E. Identify zeros of quadratic functions and use the zeros to sketch a graph of the function defined by the polynomial.

F. Create equations and inequalities in one variable and use them to solve problems. (Include equations arising from linear, quadratic, and exponential functions.)

G. Create equations in two or more variables to represent relationships between quantities; graph equations on coordinate axes with labels and scales.

H. Represent constraints by equations or inequalities, and by systems of equations and/or inequalities, and interpret solutions as viable or nonviable options in a modeling context.

Example: Represent inequalities describing nutritional and cost constraints on combinations of different foods.
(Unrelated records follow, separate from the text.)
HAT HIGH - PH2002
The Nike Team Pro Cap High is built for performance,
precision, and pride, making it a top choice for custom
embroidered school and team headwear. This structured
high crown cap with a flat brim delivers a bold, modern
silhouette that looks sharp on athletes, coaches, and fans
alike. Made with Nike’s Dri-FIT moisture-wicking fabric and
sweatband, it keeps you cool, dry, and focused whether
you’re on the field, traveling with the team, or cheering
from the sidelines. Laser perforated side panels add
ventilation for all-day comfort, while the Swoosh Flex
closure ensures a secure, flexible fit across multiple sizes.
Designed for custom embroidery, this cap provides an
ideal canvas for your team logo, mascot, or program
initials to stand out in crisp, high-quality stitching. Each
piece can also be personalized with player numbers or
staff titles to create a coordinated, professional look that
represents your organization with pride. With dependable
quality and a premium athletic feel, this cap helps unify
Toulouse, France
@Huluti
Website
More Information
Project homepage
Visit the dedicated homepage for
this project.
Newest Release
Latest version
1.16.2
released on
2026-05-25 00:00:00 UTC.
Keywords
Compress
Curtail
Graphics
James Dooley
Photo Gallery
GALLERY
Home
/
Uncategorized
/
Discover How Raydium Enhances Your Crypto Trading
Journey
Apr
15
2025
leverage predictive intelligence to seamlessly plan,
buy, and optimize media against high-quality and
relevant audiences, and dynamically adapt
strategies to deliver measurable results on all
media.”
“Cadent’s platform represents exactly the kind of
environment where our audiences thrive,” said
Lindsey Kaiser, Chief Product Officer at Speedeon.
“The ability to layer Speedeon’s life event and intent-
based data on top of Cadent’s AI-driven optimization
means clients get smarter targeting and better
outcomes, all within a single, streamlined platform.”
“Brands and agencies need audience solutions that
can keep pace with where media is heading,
I. Rearrange formulas to highlight a quantity of interest, using the same reasoning as in solving equations.

Example: Rearrange Ohms law V=IR to highlight resistance R.

J. Explain each step in solving a simple equation as following from the equality of numbers asserted at the previous step, starting from the assumption that the original equation has a solution. Construct a viable argument to justify a solution method.

K. Solve linear equations and inequalities in one variable, including equations with coefficients represented by letters.

L. Solve quadratic equations in one variable.

M. Prove that, given a system of two equations in two variables, replacing one equation by the sum of that equation and a multiple of the other produces a system with the same solutions.

N. Solve systems of linear equations exactly and approximately (e.g., with graphs), focusing on pairs of linear equations in two variables.

O. Understand that the graph of an equation in two variables is the set of all its solutions plotted in the coordinate plane, often forming a curve (which could be a line).

P. Explain why the x-coordinates of the points where the graphs of the equations y=f(x) and y=g(x) intersect are the solutions of the equation f(x) =g(x); find the solutions approximately, e.g., using technology to graph the functions, make tables of values, or find successive approximations. Include cases where f(x) and/or g(x) are linear, polynomial, rational, piecewise linear (to include absolute value), and exponential functions.

Q. Graph the solutions to a linear inequality in two variables as a half-plane (excluding the boundary in the case of a strict inequality), and graph the solution set to a system of linear inequalities in two variables as the intersection of the corresponding half-planes.